En los últimos días mi vida ha dado un giro. El pan mío de cada día es atender a pacientes con trasplantes de pulmón, corazón y los demás órganos que vienen con fiebre, tos, disnea y radiografía anormal. Cada semana admito, hago broncoscopía o intubo a varios de ellos.  Procedimientos otrora habituales hoy catalogados, gracias a una tirilla de RNA,  como de “alto riesgo”.

Es mi rutina, pero ha cambiado.
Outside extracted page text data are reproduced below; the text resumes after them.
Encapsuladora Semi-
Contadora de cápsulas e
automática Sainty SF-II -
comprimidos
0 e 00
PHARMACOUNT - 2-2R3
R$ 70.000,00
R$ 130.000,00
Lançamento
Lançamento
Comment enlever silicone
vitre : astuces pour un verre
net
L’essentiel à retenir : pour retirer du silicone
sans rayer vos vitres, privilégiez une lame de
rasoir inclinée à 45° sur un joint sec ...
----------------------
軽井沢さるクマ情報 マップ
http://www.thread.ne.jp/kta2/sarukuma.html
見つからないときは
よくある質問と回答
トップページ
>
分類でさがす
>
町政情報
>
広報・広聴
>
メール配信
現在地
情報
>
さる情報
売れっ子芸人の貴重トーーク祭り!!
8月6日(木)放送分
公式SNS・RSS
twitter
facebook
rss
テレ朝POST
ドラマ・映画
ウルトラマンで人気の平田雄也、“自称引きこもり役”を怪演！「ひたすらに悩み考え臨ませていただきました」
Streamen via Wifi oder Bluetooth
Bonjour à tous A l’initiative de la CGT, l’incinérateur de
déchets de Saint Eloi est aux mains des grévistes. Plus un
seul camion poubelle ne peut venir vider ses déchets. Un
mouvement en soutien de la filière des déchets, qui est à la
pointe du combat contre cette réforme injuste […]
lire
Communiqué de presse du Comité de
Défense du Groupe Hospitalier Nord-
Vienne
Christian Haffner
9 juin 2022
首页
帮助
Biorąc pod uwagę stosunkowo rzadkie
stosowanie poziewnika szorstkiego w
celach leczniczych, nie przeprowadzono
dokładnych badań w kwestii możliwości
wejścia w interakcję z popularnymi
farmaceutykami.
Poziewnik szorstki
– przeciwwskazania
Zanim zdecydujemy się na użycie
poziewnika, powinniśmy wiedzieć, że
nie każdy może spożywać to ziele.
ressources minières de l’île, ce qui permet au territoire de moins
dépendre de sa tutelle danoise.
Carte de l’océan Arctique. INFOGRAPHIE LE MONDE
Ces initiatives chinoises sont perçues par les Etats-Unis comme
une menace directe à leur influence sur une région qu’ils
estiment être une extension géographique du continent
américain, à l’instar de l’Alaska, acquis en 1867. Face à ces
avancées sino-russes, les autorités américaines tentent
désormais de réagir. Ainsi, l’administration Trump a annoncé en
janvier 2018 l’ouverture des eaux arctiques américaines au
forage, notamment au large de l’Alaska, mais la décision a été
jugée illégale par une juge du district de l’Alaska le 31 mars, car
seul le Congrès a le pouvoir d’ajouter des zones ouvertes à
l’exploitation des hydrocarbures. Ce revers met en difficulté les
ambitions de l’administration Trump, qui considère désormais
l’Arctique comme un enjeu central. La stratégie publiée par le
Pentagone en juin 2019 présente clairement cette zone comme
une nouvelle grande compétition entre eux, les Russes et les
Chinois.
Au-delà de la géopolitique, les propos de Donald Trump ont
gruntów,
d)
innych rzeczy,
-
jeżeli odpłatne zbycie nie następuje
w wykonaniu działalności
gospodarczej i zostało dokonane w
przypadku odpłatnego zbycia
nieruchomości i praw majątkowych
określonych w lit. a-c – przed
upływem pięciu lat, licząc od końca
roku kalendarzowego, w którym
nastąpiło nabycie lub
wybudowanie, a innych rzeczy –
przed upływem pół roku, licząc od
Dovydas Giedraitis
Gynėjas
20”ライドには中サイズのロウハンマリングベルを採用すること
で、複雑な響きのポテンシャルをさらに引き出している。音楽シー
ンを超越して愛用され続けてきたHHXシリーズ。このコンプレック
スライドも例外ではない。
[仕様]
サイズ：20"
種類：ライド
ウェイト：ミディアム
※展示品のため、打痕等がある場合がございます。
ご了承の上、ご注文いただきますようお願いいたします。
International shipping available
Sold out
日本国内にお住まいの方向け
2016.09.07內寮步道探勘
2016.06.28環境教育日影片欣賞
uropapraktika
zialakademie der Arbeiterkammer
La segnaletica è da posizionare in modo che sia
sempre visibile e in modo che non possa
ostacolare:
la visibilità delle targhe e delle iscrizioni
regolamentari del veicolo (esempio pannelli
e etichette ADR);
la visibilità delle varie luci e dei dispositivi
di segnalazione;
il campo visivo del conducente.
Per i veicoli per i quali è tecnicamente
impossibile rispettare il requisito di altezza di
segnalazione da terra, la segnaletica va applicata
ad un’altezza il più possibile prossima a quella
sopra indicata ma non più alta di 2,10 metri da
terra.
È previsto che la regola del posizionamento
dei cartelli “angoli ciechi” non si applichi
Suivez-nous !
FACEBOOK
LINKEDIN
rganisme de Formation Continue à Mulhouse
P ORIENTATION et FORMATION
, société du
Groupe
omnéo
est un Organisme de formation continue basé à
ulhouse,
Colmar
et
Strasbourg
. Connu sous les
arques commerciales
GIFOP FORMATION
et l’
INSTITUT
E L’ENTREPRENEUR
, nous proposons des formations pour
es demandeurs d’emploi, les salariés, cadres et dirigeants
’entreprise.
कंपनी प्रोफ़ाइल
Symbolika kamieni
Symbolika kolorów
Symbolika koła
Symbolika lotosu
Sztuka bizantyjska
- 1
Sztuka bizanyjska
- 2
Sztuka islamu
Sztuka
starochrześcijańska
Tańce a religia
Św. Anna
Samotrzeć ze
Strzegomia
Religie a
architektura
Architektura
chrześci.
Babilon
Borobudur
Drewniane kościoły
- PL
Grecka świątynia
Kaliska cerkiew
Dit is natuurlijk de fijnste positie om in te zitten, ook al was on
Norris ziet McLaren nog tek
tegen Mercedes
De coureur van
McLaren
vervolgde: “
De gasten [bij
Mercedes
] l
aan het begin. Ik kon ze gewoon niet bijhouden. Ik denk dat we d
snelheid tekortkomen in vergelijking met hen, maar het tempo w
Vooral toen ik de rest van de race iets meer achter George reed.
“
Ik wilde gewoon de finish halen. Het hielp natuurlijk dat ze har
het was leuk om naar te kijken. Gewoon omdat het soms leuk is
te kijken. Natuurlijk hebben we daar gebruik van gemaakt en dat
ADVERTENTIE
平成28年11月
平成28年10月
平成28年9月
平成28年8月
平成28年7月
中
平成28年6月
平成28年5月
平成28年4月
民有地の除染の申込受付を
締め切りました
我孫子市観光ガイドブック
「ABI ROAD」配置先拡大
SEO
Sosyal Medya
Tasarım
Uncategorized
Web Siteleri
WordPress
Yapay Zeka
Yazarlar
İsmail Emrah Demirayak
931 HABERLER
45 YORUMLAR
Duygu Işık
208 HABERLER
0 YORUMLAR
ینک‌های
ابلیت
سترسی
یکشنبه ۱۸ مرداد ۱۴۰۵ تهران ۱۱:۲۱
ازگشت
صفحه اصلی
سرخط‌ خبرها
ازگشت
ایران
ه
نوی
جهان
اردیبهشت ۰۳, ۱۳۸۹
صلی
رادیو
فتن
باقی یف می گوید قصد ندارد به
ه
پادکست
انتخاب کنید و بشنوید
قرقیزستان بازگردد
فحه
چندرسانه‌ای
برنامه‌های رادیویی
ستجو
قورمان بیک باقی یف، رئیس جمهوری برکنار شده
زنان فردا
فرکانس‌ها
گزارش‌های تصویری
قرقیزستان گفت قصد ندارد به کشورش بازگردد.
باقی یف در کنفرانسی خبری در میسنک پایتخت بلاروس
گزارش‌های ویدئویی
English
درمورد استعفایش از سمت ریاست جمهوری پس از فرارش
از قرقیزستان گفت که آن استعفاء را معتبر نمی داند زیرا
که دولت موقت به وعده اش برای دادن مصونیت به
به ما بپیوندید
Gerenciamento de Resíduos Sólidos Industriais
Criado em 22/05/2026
Evito los elevadores. Tengo mi mano y codo izquierdo “designados” para abrir las puertas no electrónicas que no puedo abrir empujando con la espalda y, mientras subo las escaleras, me concentro en no tocar nada con ellos hasta que llegue a una estación donde me lavo las manos… y el codo.

Entonces me llaman, tomo el teléfono que han tocado y por el que han hablado quién sabe cuántas personas, y me doy cuenta de que mis esfuerzos por permanecer “limpio” no han servido de nada. Llega el momento de entrar en el cuarto del paciente aislado y sigo la rutina de ponerme y quitarme el equipo de protección, comprobando, una vez más,  lo complicado que es hacerlo correctamente. Es toda una coreografía.

¿Cuántos errores habré cometido esta vez? A las tres de la mañana es difícil hacer una apreciación justa. Hasta que no lleguen los resultados queda la duda. Las estadísticas indican que a la gran mayoría de las personas como yo les va muy bien con el Covid. Eso ayuda, pero en medio de gente gravemente enferma es mucho más difícil apreciar esa realidad.

Salgo para la casa, limpio mi beeper, el celular, las llaves, pero ignoro qué tan descontaminado esté el bolsillo en el que los vuelvo a poner. Llego a la casa, me quito la ropa en el garaje y entro directamente a la ducha, donde me cepillo con una pasión digna de mejor causa. Mañana será otro día, y cada vez que amanezco sin fiebre ni síntomas es motivo de una pequeña celebración. Dentro de unos meses pienso comprarme (y usar) una camiseta que diga “I survived Covid-19”. Y ese día tomaré una bocanada de aire profundo con placer… y sin miedo.